In contrast to our hypothesis, which predicted increased CH4 production in the elevated CO2 treatment, there was no significant effect of the elevated CO2 treatment on CH4 fluxes (Fig. 3b). However, the negative relationship between above ground biomass and redox potential, and redox potential and CH4 fluxes, demonstrates the important role of the vegetation as a control of redox and CH4 fluxes (Fig. 5). Our lack of direct responses of CH4 fluxes to elevated CO2 contrasts with studies on Taxodium distichum and Orontium aquaticum mesocosms exposed to an experimental increase in CO2 levels from 350 to 700 ppm (Vann and Megonigal 2003) and mesocosms planted with Typha angustifolia when CO2 levels were increased from 380 to 700 ppm (Kao-Kniffin et al. 2011), where increased root growth under elevated CO2 translated in to greater CH4 emissions. However, limited or no impact of elevated CO2 on CH4 emissions was found in two sedge dominated salt marsh communities (Marsh et al. 2005) illustrating that CH4 responses to elevated CO2 may vary strongly among species and ecosystems depending on the physiological responses of the plant species to elevated CO2. Furthermore, limited responses to elevated CO2 by some species may be linked to nutrient limitation (Mozdzer and Megonigal 2013).

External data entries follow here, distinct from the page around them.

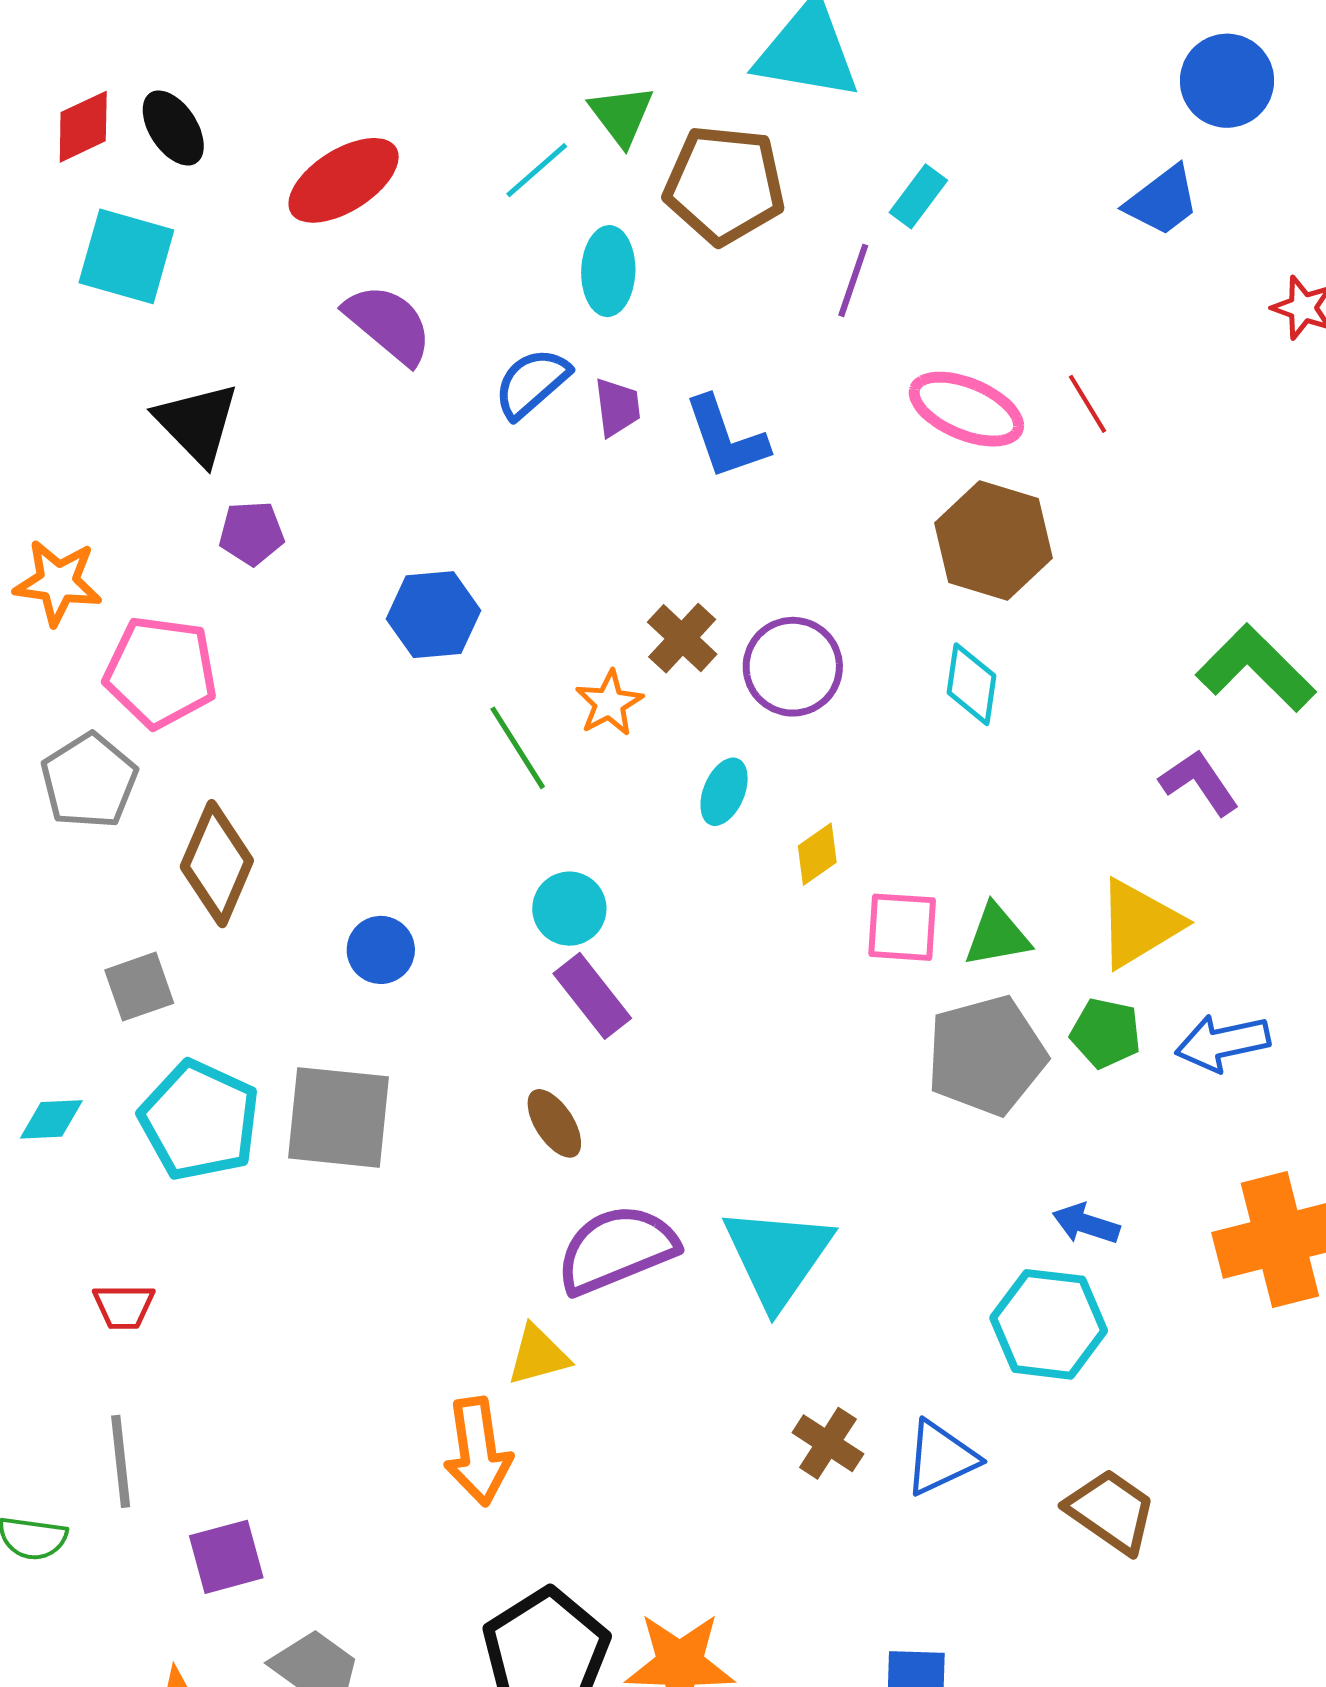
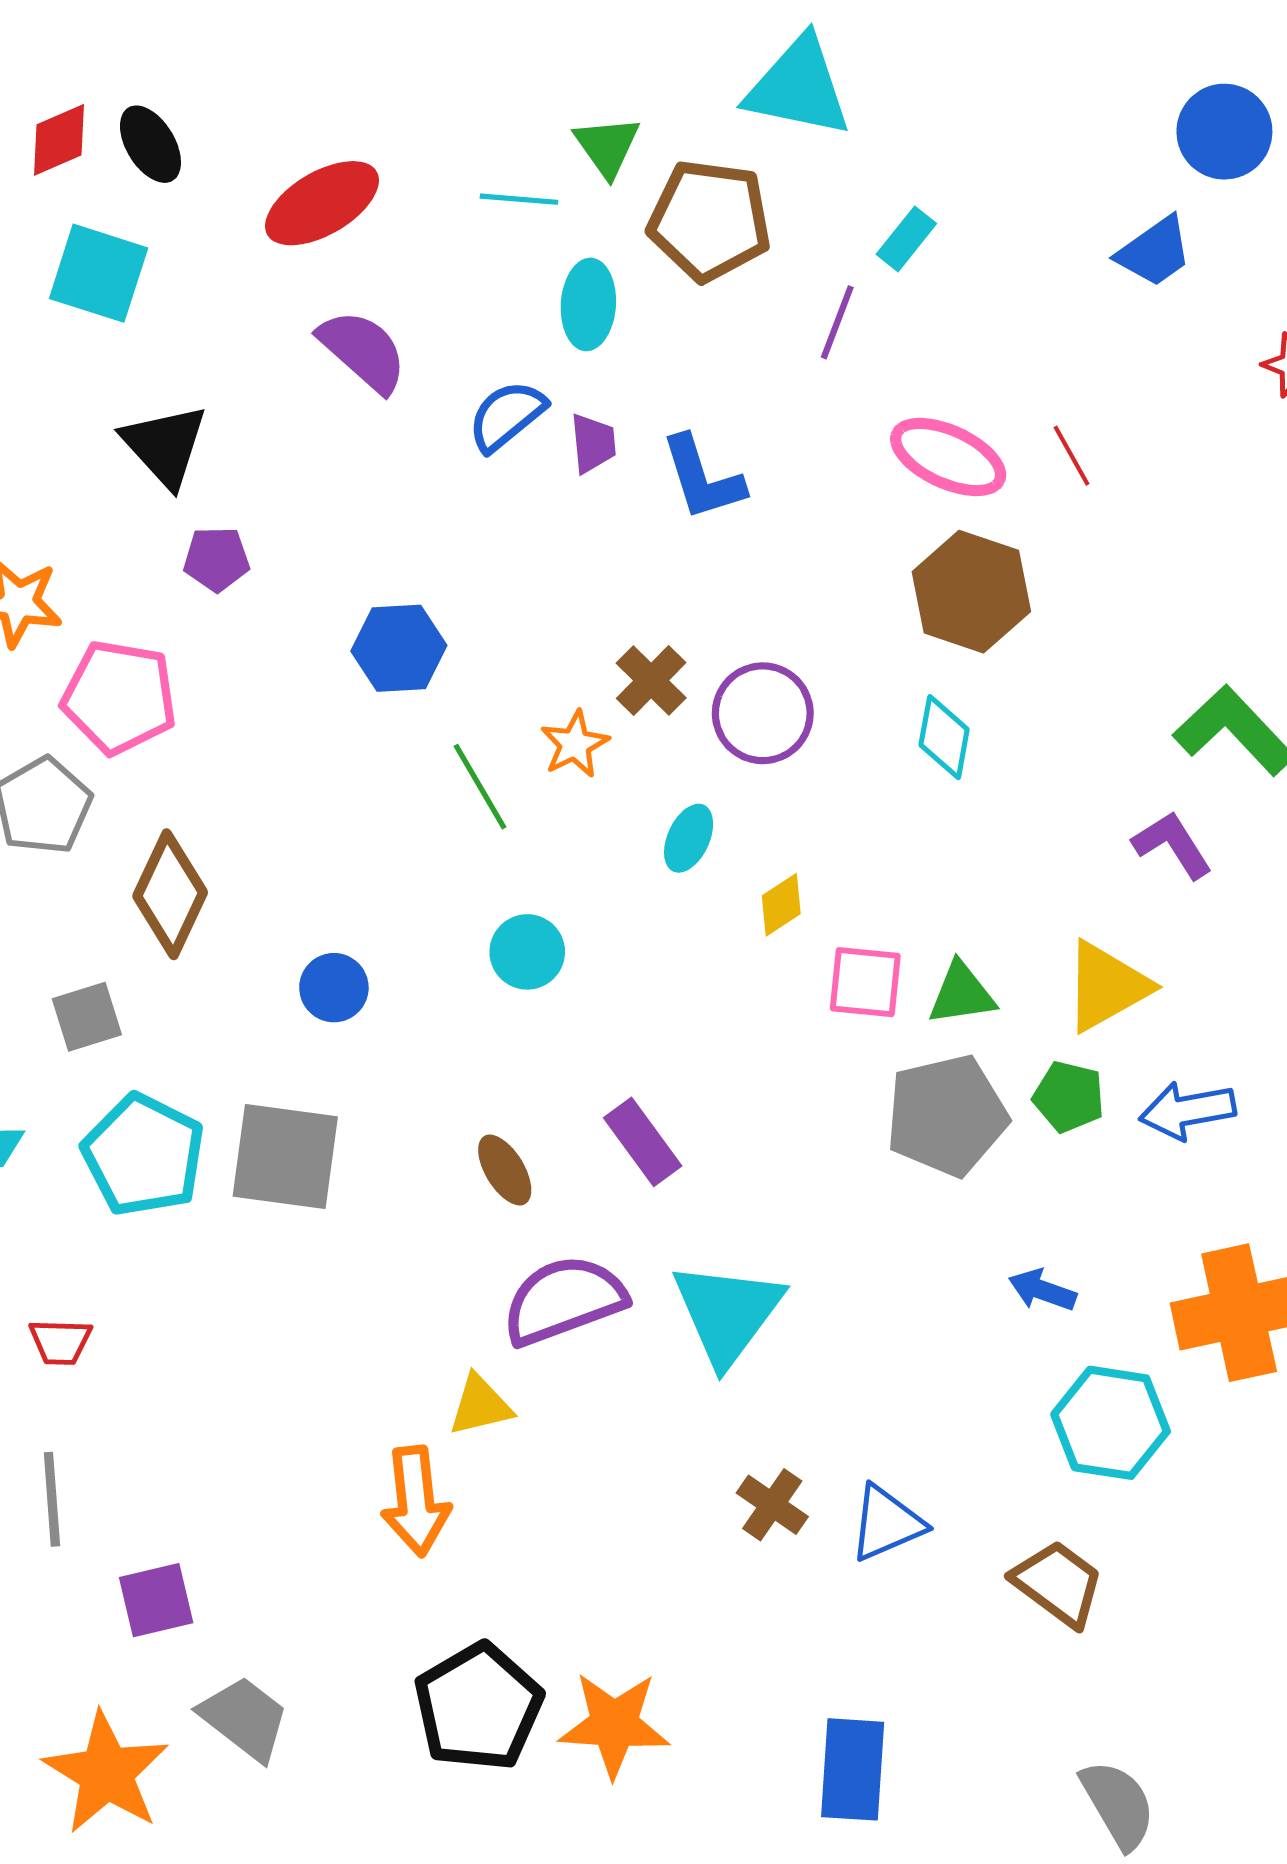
cyan line: (537, 170) -> (519, 199), turned 44
purple rectangle: (592, 996) -> (643, 1142), moved
cyan hexagon: (1049, 1324) -> (1111, 1423), moved

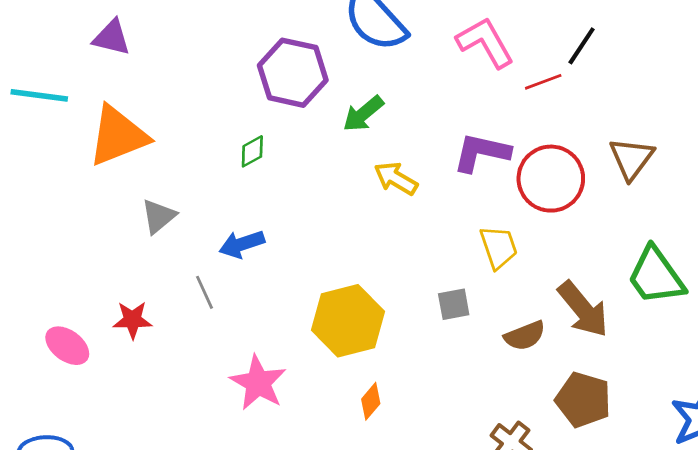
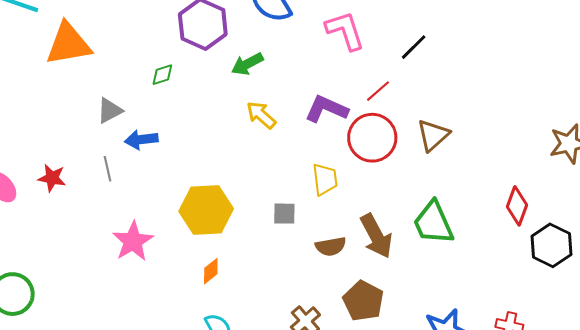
red line: (543, 82) -> (378, 91), moved, turned -32
gray triangle: (159, 216) -> (110, 111), moved

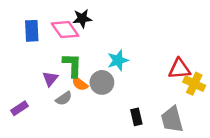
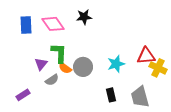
black star: (82, 18) -> (84, 17), moved
cyan star: (118, 60) -> (116, 64), moved
purple rectangle: (19, 108) -> (23, 95), moved

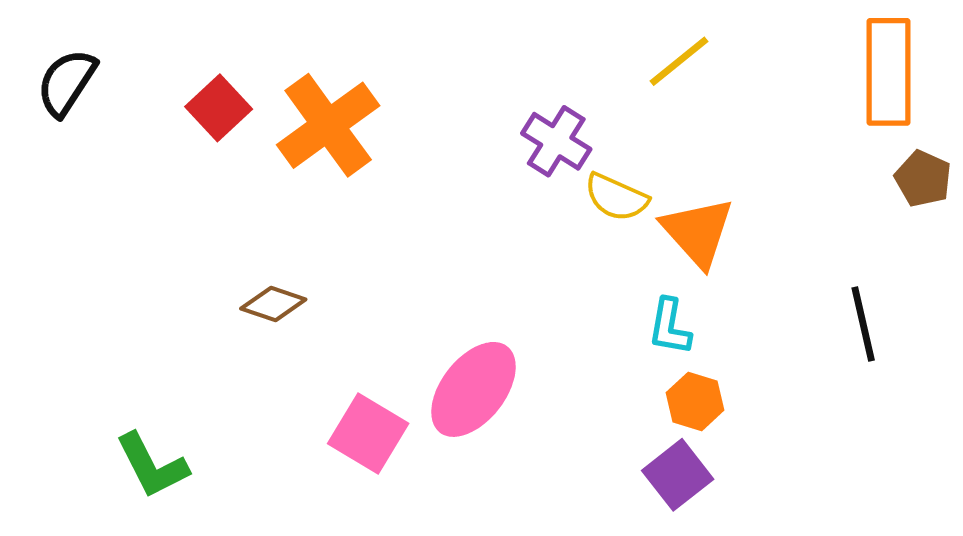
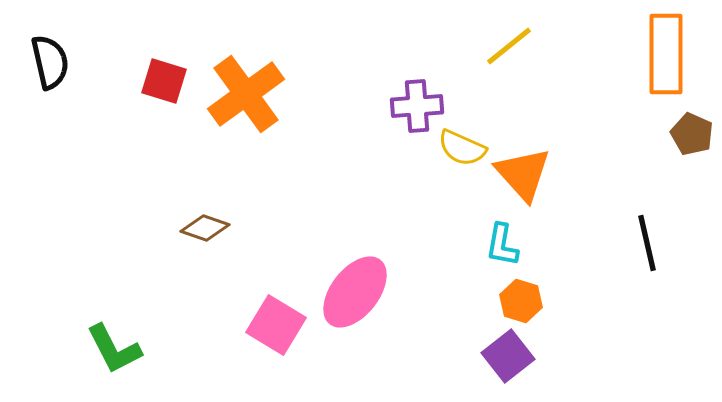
black semicircle: (67, 83) -> (50, 62), turned 134
red square: (219, 108) -> (164, 81), turned -30
purple cross: (556, 141) -> (417, 106), turned -36

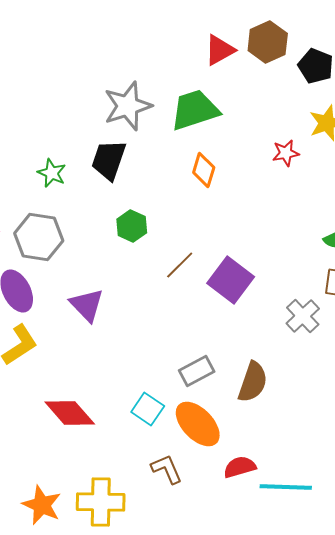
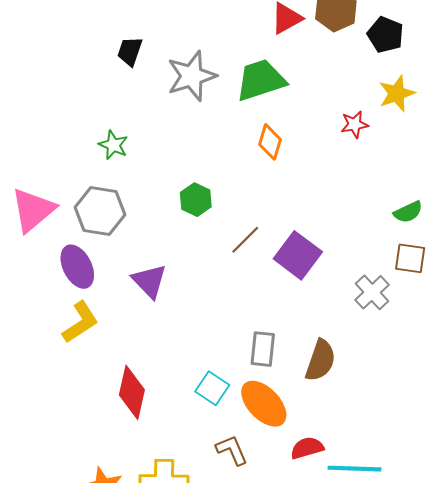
black trapezoid: (109, 160) -> (130, 51), moved, size x0.7
gray rectangle: (197, 371) -> (263, 349), turned -56
red diamond: (70, 413) -> (132, 392), turned 54

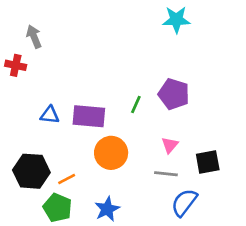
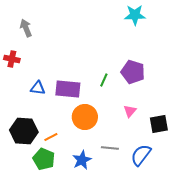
red cross: (16, 65) -> (12, 59), moved
gray line: (166, 174) -> (110, 148), moved

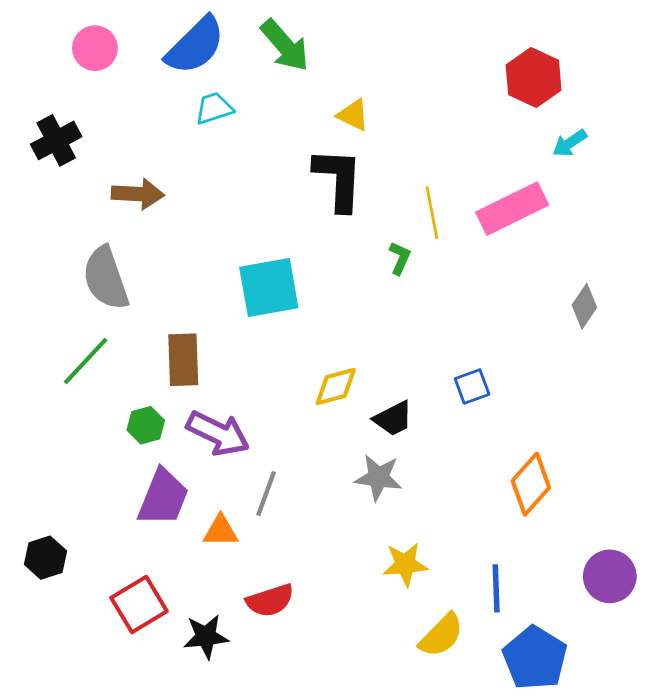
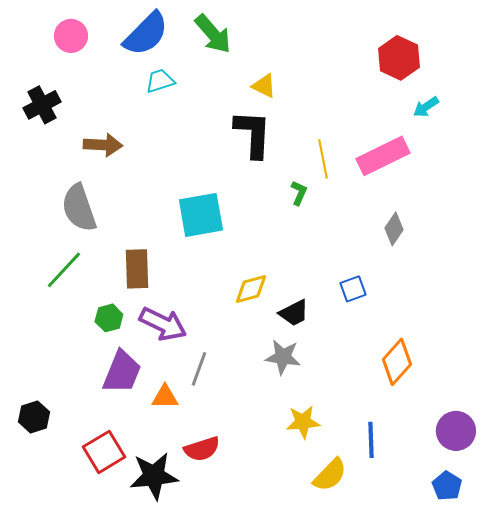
gray diamond: (584, 306) -> (394, 229), moved
black star: (206, 637) -> (154, 476), size x1.4
blue pentagon: (535, 658) -> (447, 486), moved, size x0.6

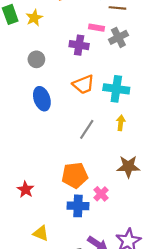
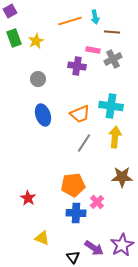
orange trapezoid: (83, 84) -> (80, 114), moved
yellow arrow: (121, 123) -> (115, 137), size x1.5

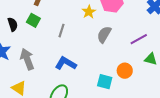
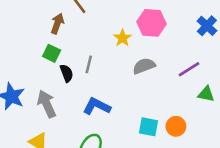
black semicircle: (13, 24) -> (67, 73), moved
gray semicircle: (104, 34) -> (144, 66), turned 42
orange circle: (125, 71) -> (176, 126), moved

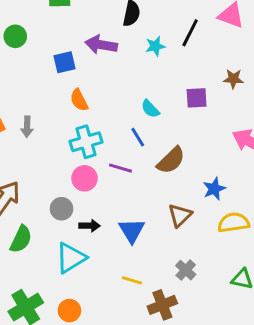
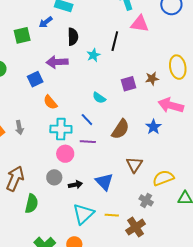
brown star: (233, 79) -> (152, 79), moved
blue line: (138, 137) -> (87, 120), moved
cyan cross: (86, 142) -> (61, 129), turned 30
blue star: (214, 189) -> (153, 127), moved
yellow semicircle: (233, 223) -> (163, 178), moved
cyan triangle: (71, 258) -> (83, 214), moved

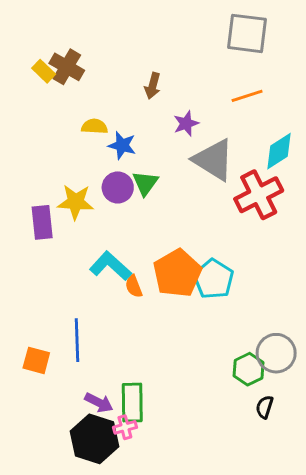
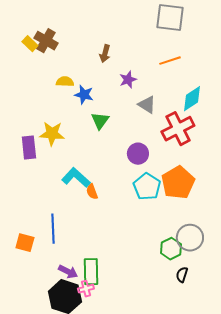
gray triangle: (214, 160) -> (147, 105), size x0.6
purple circle: (118, 187) -> (138, 154), moved
orange pentagon: (177, 273) -> (178, 183), moved

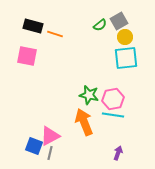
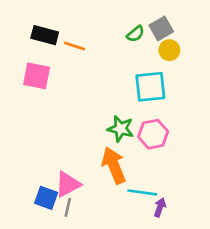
cyan square: (126, 58) -> (150, 87), moved
cyan line: (113, 115) -> (142, 192), moved

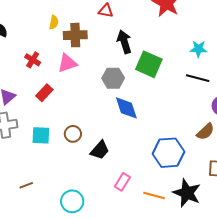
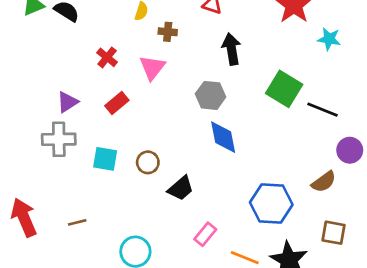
brown cross: (75, 35) -> (168, 32), size x0.6
cyan star: (198, 49) -> (329, 39), moved
pink triangle: (67, 63) -> (152, 68), turned -40
green square: (149, 64) -> (284, 89), moved

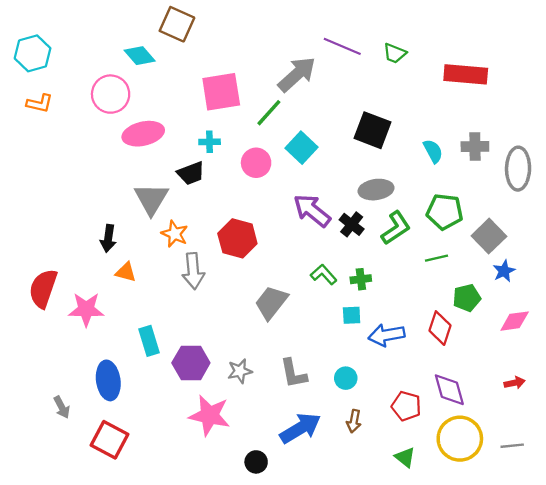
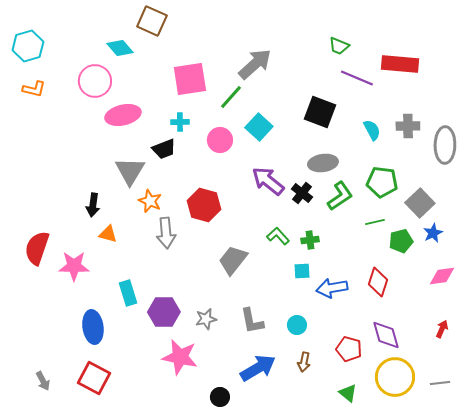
purple line: (342, 46) -> (357, 78), moved
green pentagon: (467, 298) -> (401, 241), moved
red arrow: (515, 383) -> (442, 329), turned -54
gray arrow: (62, 407) -> (43, 381), moved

In conclusion, we have demonstrated that elevated atmospheric CO2 increased above ground biomass production in E. vaginatum, E. angustifolium and C. brunnescens but not in C. acuta. Our study suggests links between plant biomass, soil redox potential and CH4 production but no direct impact of elevated CO2 on CH4 emissions. Our study demonstrates the importance for improved mechanistic understanding of how wetland plants species respond to elevated CO2 before assumptions can be made with regard to impacts on elevated CO2 on CH4 emissions from wetlands.